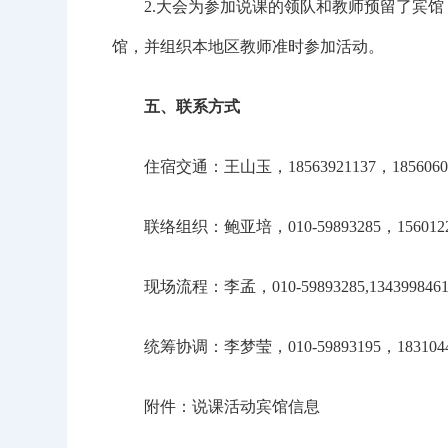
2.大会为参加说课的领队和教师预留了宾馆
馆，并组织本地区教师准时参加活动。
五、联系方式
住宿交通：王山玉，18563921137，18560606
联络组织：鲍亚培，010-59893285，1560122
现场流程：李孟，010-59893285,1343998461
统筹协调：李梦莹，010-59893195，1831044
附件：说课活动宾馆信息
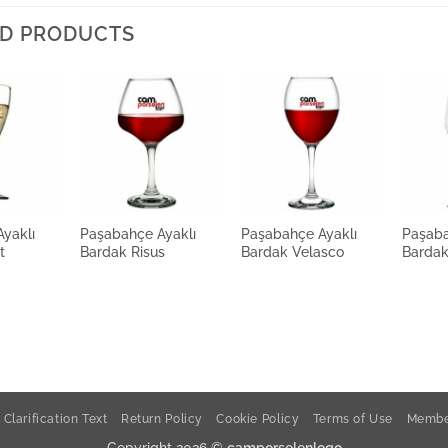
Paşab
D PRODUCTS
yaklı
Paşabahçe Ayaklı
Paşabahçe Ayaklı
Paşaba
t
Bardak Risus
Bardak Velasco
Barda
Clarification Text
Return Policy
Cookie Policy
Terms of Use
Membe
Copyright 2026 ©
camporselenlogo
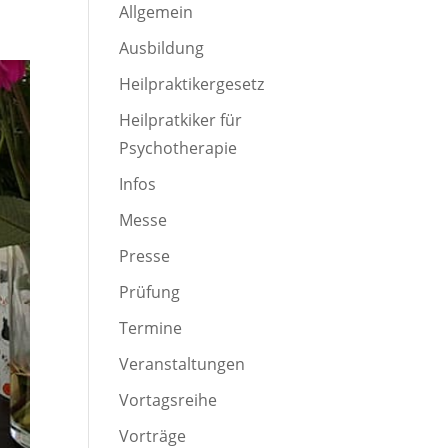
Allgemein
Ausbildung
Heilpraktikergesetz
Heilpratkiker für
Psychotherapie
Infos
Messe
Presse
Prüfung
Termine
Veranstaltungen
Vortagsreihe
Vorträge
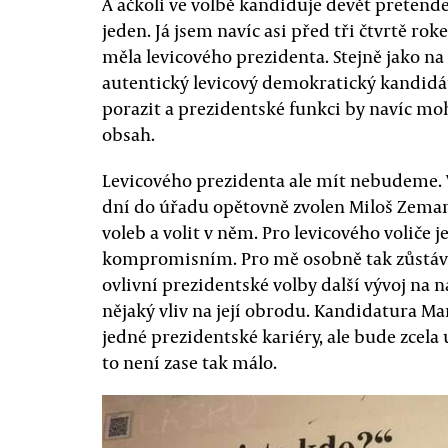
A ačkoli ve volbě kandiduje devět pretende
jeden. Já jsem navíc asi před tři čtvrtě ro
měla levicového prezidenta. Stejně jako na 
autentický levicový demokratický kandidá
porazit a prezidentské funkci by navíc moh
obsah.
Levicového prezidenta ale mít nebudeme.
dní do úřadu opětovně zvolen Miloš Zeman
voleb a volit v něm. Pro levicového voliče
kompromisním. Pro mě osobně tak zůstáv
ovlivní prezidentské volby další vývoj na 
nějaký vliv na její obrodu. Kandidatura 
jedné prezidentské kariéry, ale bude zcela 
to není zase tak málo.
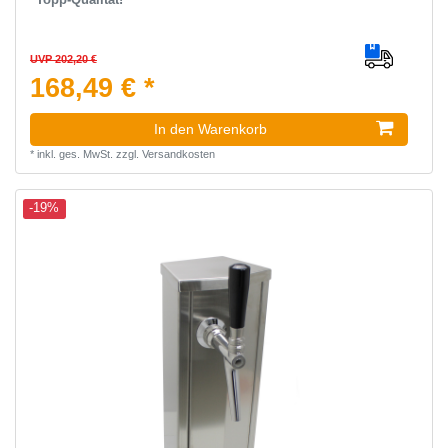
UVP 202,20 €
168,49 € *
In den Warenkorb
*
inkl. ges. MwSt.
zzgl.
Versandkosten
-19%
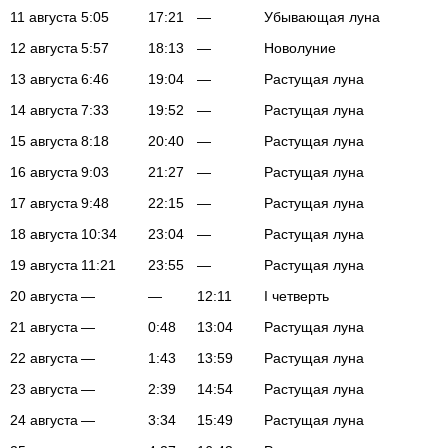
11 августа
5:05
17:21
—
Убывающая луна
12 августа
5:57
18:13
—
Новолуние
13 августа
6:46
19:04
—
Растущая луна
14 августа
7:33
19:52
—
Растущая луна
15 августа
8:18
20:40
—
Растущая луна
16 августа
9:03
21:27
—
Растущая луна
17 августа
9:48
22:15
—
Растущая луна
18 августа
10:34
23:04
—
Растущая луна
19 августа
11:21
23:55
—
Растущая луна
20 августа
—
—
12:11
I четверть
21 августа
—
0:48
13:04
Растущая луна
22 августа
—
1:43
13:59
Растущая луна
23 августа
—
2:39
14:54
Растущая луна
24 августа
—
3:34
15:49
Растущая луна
++++
**ASSIGNED TASK:** What is the number of lines in the data that include "navíc"? Respond with that number and no other text.

**OUTPUT FOR THIS EXERCISE:** 2